> _The records_
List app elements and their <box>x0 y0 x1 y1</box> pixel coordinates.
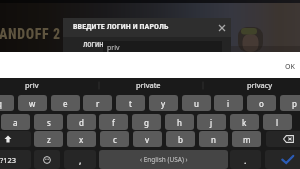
staticText: t <box>129 98 132 109</box>
button[interactable]: t <box>116 95 145 111</box>
staticText: k <box>242 117 247 128</box>
button[interactable]: q <box>0 95 14 111</box>
button[interactable]: u <box>182 95 211 111</box>
button[interactable]: v <box>133 131 162 147</box>
staticText: x <box>79 134 84 145</box>
button[interactable]: i <box>214 95 243 111</box>
button[interactable]: x <box>67 131 96 147</box>
staticText: ‹ English (USA) › <box>140 155 188 164</box>
staticText: ANDOFF 2 <box>0 26 61 42</box>
staticText: priv <box>107 43 120 53</box>
staticText: o <box>259 98 264 109</box>
button[interactable]: . <box>230 150 261 169</box>
staticText: v <box>145 134 150 145</box>
staticText: j <box>210 117 213 128</box>
staticText: , <box>79 154 82 166</box>
staticText: l <box>276 117 279 128</box>
staticText: z <box>47 134 51 145</box>
staticText: p <box>292 98 297 109</box>
button[interactable]: Symbols <box>0 150 31 169</box>
staticText: ВВЕДИТЕ ЛОГИН И ПАРОЛЬ <box>73 22 169 31</box>
button[interactable]: Emoji <box>34 150 60 169</box>
staticText: y <box>161 98 166 109</box>
staticText: priv <box>25 80 39 90</box>
button[interactable]: h <box>165 114 194 130</box>
staticText: privacy <box>247 80 273 90</box>
button[interactable]: b <box>166 131 195 147</box>
button[interactable]: private <box>96 78 200 93</box>
staticText: w <box>29 98 36 109</box>
button[interactable]: l <box>263 114 292 130</box>
button[interactable]: e <box>51 95 80 111</box>
button[interactable]: g <box>132 114 161 130</box>
button[interactable]: s <box>34 114 63 130</box>
button[interactable]: priv <box>0 78 100 93</box>
button[interactable]: f <box>99 114 128 130</box>
staticText: q <box>0 98 2 109</box>
button[interactable]: j <box>197 114 226 130</box>
button[interactable]: Shift <box>0 131 31 147</box>
button[interactable]: p <box>280 95 300 111</box>
button[interactable]: o <box>247 95 276 111</box>
button[interactable]: r <box>83 95 112 111</box>
button[interactable]: d <box>67 114 96 130</box>
button[interactable]: privacy <box>204 78 300 93</box>
button[interactable]: n <box>199 131 228 147</box>
staticText: e <box>63 98 68 109</box>
button[interactable]: a <box>1 114 30 130</box>
button[interactable]: y <box>149 95 178 111</box>
button[interactable]: OK <box>285 62 295 72</box>
staticText: u <box>194 98 199 109</box>
staticText: i <box>227 98 230 109</box>
staticText: s <box>47 117 51 128</box>
staticText: r <box>96 98 100 109</box>
staticText: ?123 <box>0 155 17 165</box>
staticText: f <box>112 117 115 128</box>
staticText: n <box>211 134 216 145</box>
staticText: g <box>144 117 149 128</box>
button[interactable]: k <box>230 114 259 130</box>
button[interactable]: z <box>34 131 63 147</box>
staticText: private <box>136 80 161 90</box>
staticText: b <box>178 134 183 145</box>
button[interactable]: Enter <box>265 150 300 169</box>
button[interactable]: w <box>18 95 47 111</box>
button[interactable]: Close <box>214 20 229 35</box>
staticText: OK <box>285 62 295 72</box>
button[interactable]: Space <box>99 150 228 169</box>
button[interactable]: m <box>232 131 261 147</box>
staticText: c <box>113 134 117 145</box>
staticText: . <box>244 154 247 166</box>
staticText: m <box>243 134 251 145</box>
button[interactable]: c <box>100 131 129 147</box>
button[interactable]: priv <box>103 41 222 53</box>
button[interactable]: Backspace <box>266 131 300 147</box>
staticText: h <box>177 117 182 128</box>
staticText: a <box>13 117 18 128</box>
staticText: ЛОГИН: <box>83 41 106 49</box>
button[interactable]: , <box>64 150 96 169</box>
staticText: d <box>79 117 84 128</box>
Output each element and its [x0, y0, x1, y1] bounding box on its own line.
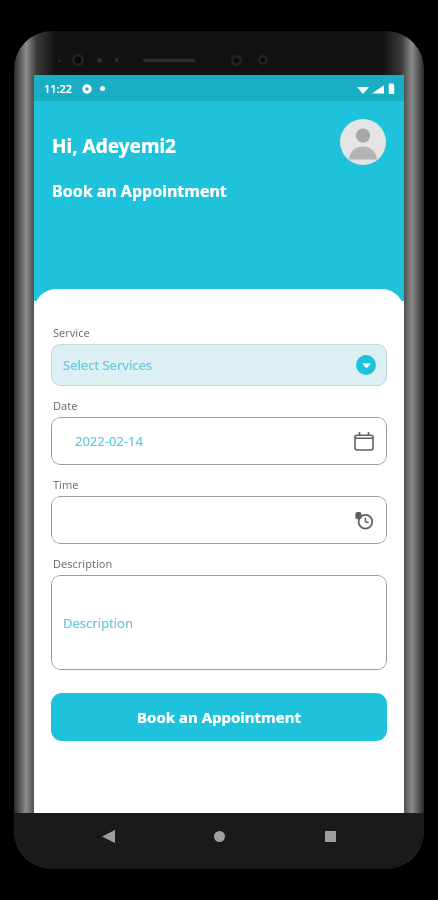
other: Open services dropdown — [356, 355, 376, 375]
staticText: Date — [53, 398, 78, 413]
button[interactable]: 2022-02-14 — [51, 417, 387, 465]
button[interactable]: Recents — [313, 819, 347, 853]
staticText: Select Services — [63, 356, 153, 374]
staticText: Service — [53, 325, 90, 340]
other: Pick date — [355, 432, 373, 450]
staticText: Book an Appointment — [52, 180, 227, 202]
button[interactable]: Select Services — [51, 344, 387, 386]
button[interactable]: Pick time — [51, 496, 387, 544]
other: Pick time — [355, 511, 373, 529]
staticText: Book an Appointment — [137, 707, 301, 727]
staticText: Hi, Adeyemi2 — [52, 133, 176, 159]
staticText: Description — [63, 614, 133, 632]
button[interactable]: Profile — [340, 119, 386, 165]
button[interactable]: Home — [202, 819, 236, 853]
button[interactable]: Description — [51, 575, 387, 670]
staticText: 2022-02-14 — [75, 432, 143, 450]
staticText: 11:22 — [44, 81, 73, 96]
button[interactable]: Book an Appointment — [51, 693, 387, 741]
staticText: Time — [53, 477, 79, 492]
button[interactable]: Back — [91, 819, 125, 853]
staticText: Description — [53, 556, 113, 571]
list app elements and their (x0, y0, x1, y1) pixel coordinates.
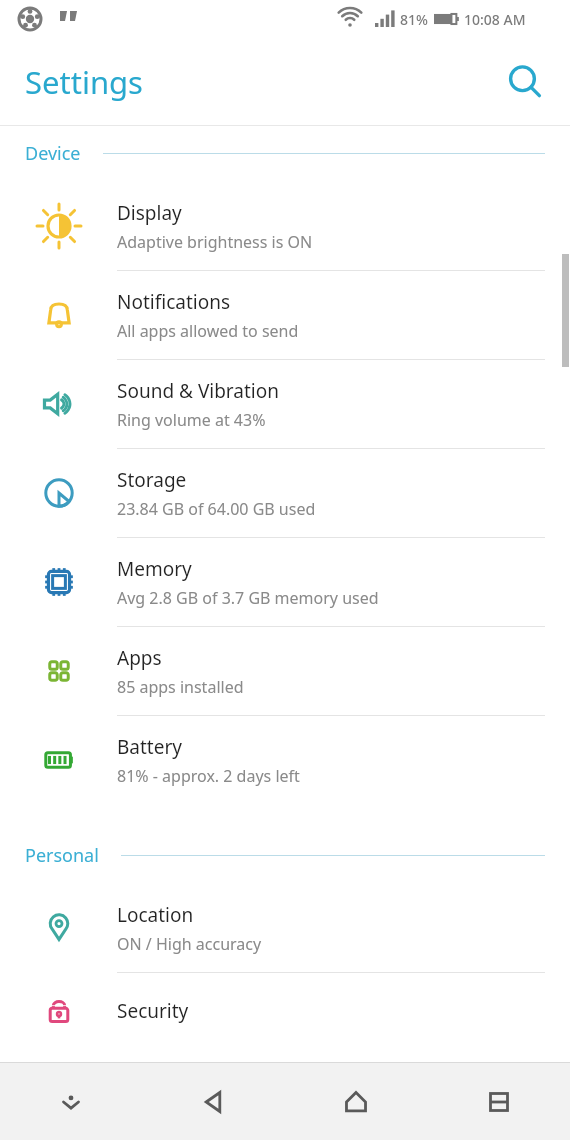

> _The problem_
Write out every entry above exactly as it stands, minus the pictures.

> _Answer to this task_
List app elements and their <box>x0 y0 x1 y1</box> pixel coordinates.
staticText: t <box>129 98 132 109</box>
button[interactable]: t <box>116 95 145 111</box>
staticText: k <box>242 117 247 128</box>
button[interactable]: q <box>0 95 14 111</box>
button[interactable]: u <box>182 95 211 111</box>
button[interactable]: v <box>133 131 162 147</box>
staticText: x <box>79 134 84 145</box>
button[interactable]: i <box>214 95 243 111</box>
button[interactable]: x <box>67 131 96 147</box>
staticText: ‹ English (USA) › <box>140 155 188 164</box>
staticText: ANDOFF 2 <box>0 26 61 42</box>
staticText: priv <box>107 43 120 53</box>
staticText: o <box>259 98 264 109</box>
button[interactable]: . <box>230 150 261 169</box>
staticText: v <box>145 134 150 145</box>
staticText: j <box>210 117 213 128</box>
staticText: , <box>79 154 82 166</box>
staticText: l <box>276 117 279 128</box>
staticText: z <box>47 134 51 145</box>
staticText: p <box>292 98 297 109</box>
button[interactable]: Symbols <box>0 150 31 169</box>
staticText: ВВЕДИТЕ ЛОГИН И ПАРОЛЬ <box>73 22 169 31</box>
button[interactable]: Emoji <box>34 150 60 169</box>
staticText: y <box>161 98 166 109</box>
staticText: priv <box>25 80 39 90</box>
button[interactable]: h <box>165 114 194 130</box>
staticText: privacy <box>247 80 273 90</box>
button[interactable]: b <box>166 131 195 147</box>
button[interactable]: private <box>96 78 200 93</box>
staticText: w <box>29 98 36 109</box>
button[interactable]: l <box>263 114 292 130</box>
button[interactable]: e <box>51 95 80 111</box>
button[interactable]: g <box>132 114 161 130</box>
button[interactable]: s <box>34 114 63 130</box>
button[interactable]: priv <box>0 78 100 93</box>
button[interactable]: f <box>99 114 128 130</box>
staticText: q <box>0 98 2 109</box>
button[interactable]: j <box>197 114 226 130</box>
button[interactable]: Shift <box>0 131 31 147</box>
button[interactable]: p <box>280 95 300 111</box>
button[interactable]: o <box>247 95 276 111</box>
button[interactable]: r <box>83 95 112 111</box>
button[interactable]: d <box>67 114 96 130</box>
button[interactable]: privacy <box>204 78 300 93</box>
button[interactable]: n <box>199 131 228 147</box>
staticText: e <box>63 98 68 109</box>
button[interactable]: a <box>1 114 30 130</box>
button[interactable]: y <box>149 95 178 111</box>
button[interactable]: OK <box>285 62 295 72</box>
staticText: u <box>194 98 199 109</box>
staticText: i <box>227 98 230 109</box>
staticText: s <box>47 117 51 128</box>
staticText: r <box>96 98 100 109</box>
staticText: ?123 <box>0 155 17 165</box>
staticText: f <box>112 117 115 128</box>
staticText: n <box>211 134 216 145</box>
staticText: g <box>144 117 149 128</box>
button[interactable]: k <box>230 114 259 130</box>
button[interactable]: z <box>34 131 63 147</box>
staticText: private <box>136 80 161 90</box>
staticText: b <box>178 134 183 145</box>
button[interactable]: Enter <box>265 150 300 169</box>
button[interactable]: w <box>18 95 47 111</box>
button[interactable]: Close <box>214 20 229 35</box>
staticText: OK <box>285 62 295 72</box>
button[interactable]: Space <box>99 150 228 169</box>
button[interactable]: m <box>232 131 261 147</box>
staticText: c <box>113 134 117 145</box>
staticText: . <box>244 154 247 166</box>
staticText: m <box>243 134 251 145</box>
button[interactable]: c <box>100 131 129 147</box>
button[interactable]: priv <box>103 41 222 53</box>
button[interactable]: Backspace <box>266 131 300 147</box>
staticText: h <box>177 117 182 128</box>
staticText: a <box>13 117 18 128</box>
staticText: ЛОГИН: <box>83 41 106 49</box>
button[interactable]: , <box>64 150 96 169</box>
staticText: d <box>79 117 84 128</box>
Output each element and its [x0, y0, x1, y1] bounding box on its own line.
other: Open services dropdown — [356, 355, 376, 375]
staticText: Date — [53, 398, 78, 413]
button[interactable]: 2022-02-14 — [51, 417, 387, 465]
button[interactable]: Recents — [313, 819, 347, 853]
staticText: Select Services — [63, 356, 153, 374]
staticText: Service — [53, 325, 90, 340]
other: Pick date — [355, 432, 373, 450]
staticText: Book an Appointment — [52, 180, 227, 202]
button[interactable]: Select Services — [51, 344, 387, 386]
button[interactable]: Pick time — [51, 496, 387, 544]
other: Pick time — [355, 511, 373, 529]
staticText: Book an Appointment — [137, 707, 301, 727]
staticText: Hi, Adeyemi2 — [52, 133, 176, 159]
staticText: Description — [63, 614, 133, 632]
button[interactable]: Profile — [340, 119, 386, 165]
button[interactable]: Home — [202, 819, 236, 853]
button[interactable]: Description — [51, 575, 387, 670]
staticText: 2022-02-14 — [75, 432, 143, 450]
staticText: 11:22 — [44, 81, 73, 96]
button[interactable]: Book an Appointment — [51, 693, 387, 741]
staticText: Time — [53, 477, 79, 492]
button[interactable]: Back — [91, 819, 125, 853]
staticText: Description — [53, 556, 113, 571]
list app elements and their (x0, y0, x1, y1) pixel coordinates.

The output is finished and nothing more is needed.